Daring Fireball: Reddit Files Lawsuit Accusing ‘Data Scraper’ Companies of Stealing Its Information

Reddit Files Lawsuit Accusing ‘Data Scraper’ Companies of Stealing Its Information

Mike Isaac, reporting for The New York Times:

Eight years ago, SerpApi, a start-up in Austin, Texas, dived headlong into the byzantine world of using robots to “scrape” Google’s search algorithms, so it could collect information to help customers appear higher in search results.

Then OpenAI’s ChatGPT came along, kicking off an artificial intelligence revolution. As more tech companies began building A.I. chatbots to keep up, they needed large amounts of data to train their A.I. models — data that SerpApi had already gathered.

Practically overnight, a class of companies like SerpApi — known as “data scrapers” — found a new business selling data scraped from Google to companies looking to train their A.I. chatbots.

On Wednesday, the internet message board Reddit decided to fight the data scrapers. It filed a lawsuit in the U.S. District Court for the Southern District of New York claiming that four companies had illegally stolen its data by scraping Google search results in which Reddit content appeared.

I’d never heard of — or at least never noticed — SerpApi until a few weeks ago, when a good friend asked me if I’d ever looked into them. The entire premise of their business is crazy.
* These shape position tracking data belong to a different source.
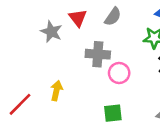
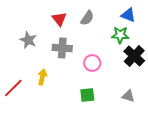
gray star: (51, 32) -> (28, 40), moved
gray cross: (98, 54) -> (62, 48), moved

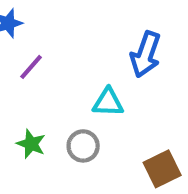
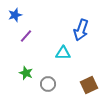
gray circle: (83, 146) -> (48, 84), moved

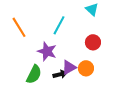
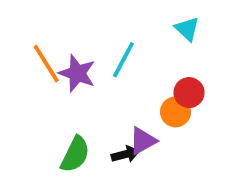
purple star: (47, 51) -> (77, 73), moved
orange circle: (86, 68) -> (176, 112), moved

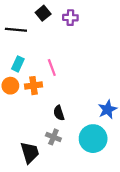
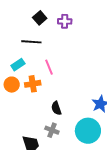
black line: (16, 30) -> (31, 42), moved
cyan rectangle: (18, 64) -> (18, 65), turned 32

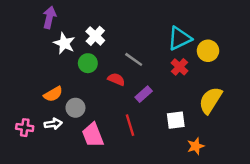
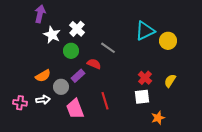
red cross: (179, 67) -> (145, 78), moved
purple rectangle: (144, 94) -> (78, 76), moved
yellow semicircle: (210, 100) -> (170, 81), size x0.6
SerpApi prints the crime right on the tin, describing their service as a “Google Search API” and “Scrape Google and other search engines from our fast, easy, and complete API.” What makes this so crazy is that Google doesn’t offer a search API. SerpApi is offering the Google search API that Google itself doesn’t offer, and charging companies money for it. Everyone, upon hearing the premise and nature of SerpApi, asks the same question: How is this legal? The answer is, it probably isn’t. But right on SerpApi’s home page they claim to offer customers a “U.S. Legal Shield”:

The crawling and parsing of public data is protected by the First Amendment of the United States Constitution. We value freedom of speech tremendously. We assume scraping and parsing liabilities for both domestic and foreign companies unless your usage is otherwise illegal. (Including but are not limited to: acts of cyber criminality, terrorism, pedopornography, denial of service attacks, and war crimes.)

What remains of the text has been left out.